▸ Requirement: Lines before the one containing "À la suite de" are not wanted. Transcribe that line and all after it exactly, to the end of the entries.

[Dataset entries]
= Beginning of Section =

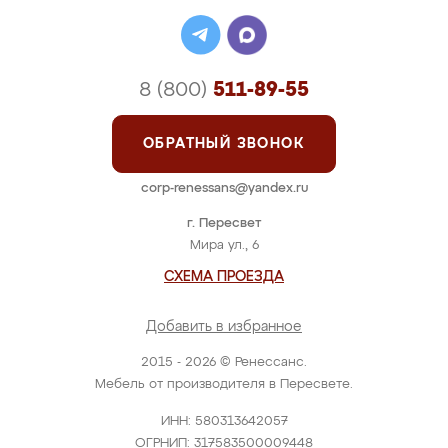
8 (800)
511-89-55
ОБРАТНЫЙ ЗВОНОК
corp-renessans@yandex.ru
г. Пересвет
Мира ул., 6
СХЕМА ПРОЕЗДА
Добавить в избранное
2015 - 2026 © Ренессанс.
Мебель от производителя в Пересвете.
ИНН: 580313642057
ОГРНИП: 317583500009448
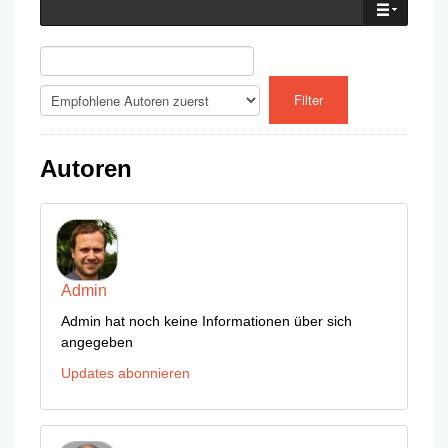
Autoren
Admin
Admin hat noch keine Informationen über sich
angegeben
Updates abonnieren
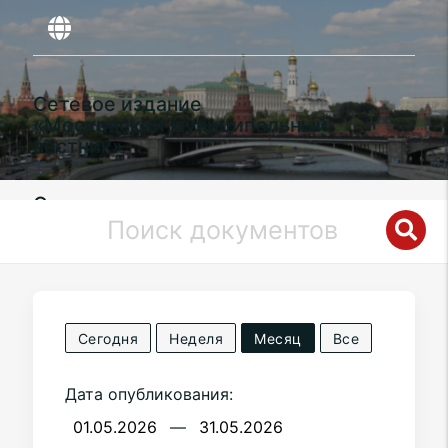
Сетевое издание
«Московский муниципальный
вестник»
Органы местного самоуправления
муниципального округа
Чертаново
Южное
в городе Москве
Сегодня
Неделя
Месяц
Все
Дата опубликования:
—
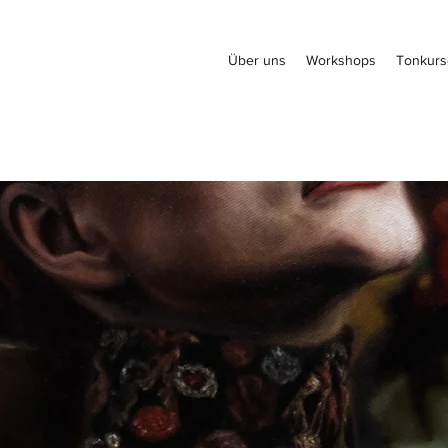
Über uns
Workshops
Tonkurs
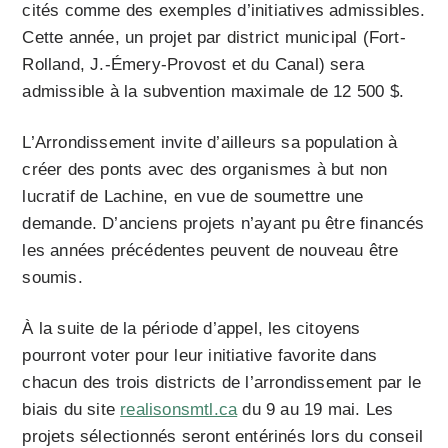
cités comme des exemples d’initiatives admissibles.
Cette année, un projet par district municipal (Fort-
Rolland, J.-Émery-Provost et du Canal) sera
admissible à la subvention maximale de 12 500 $.
L’Arrondissement invite d’ailleurs sa population à
créer des ponts avec des organismes à but non
lucratif de Lachine, en vue de soumettre une
demande. D’anciens projets n’ayant pu être financés
les années précédentes peuvent de nouveau être
soumis.
À la suite de la période d’appel, les citoyens
pourront voter pour leur initiative favorite dans
chacun des trois districts de l’arrondissement par le
biais du site
realisonsmtl.ca
du 9 au 19 mai. Les
projets sélectionnés seront entérinés lors du conseil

= End of Section =

▸ Result of this task:
À la suite de la période d’appel, les citoyens
pourront voter pour leur initiative favorite dans
chacun des trois districts de l’arrondissement par le
biais du site
realisonsmtl.ca
du 9 au 19 mai. Les
projets sélectionnés seront entérinés lors du conseil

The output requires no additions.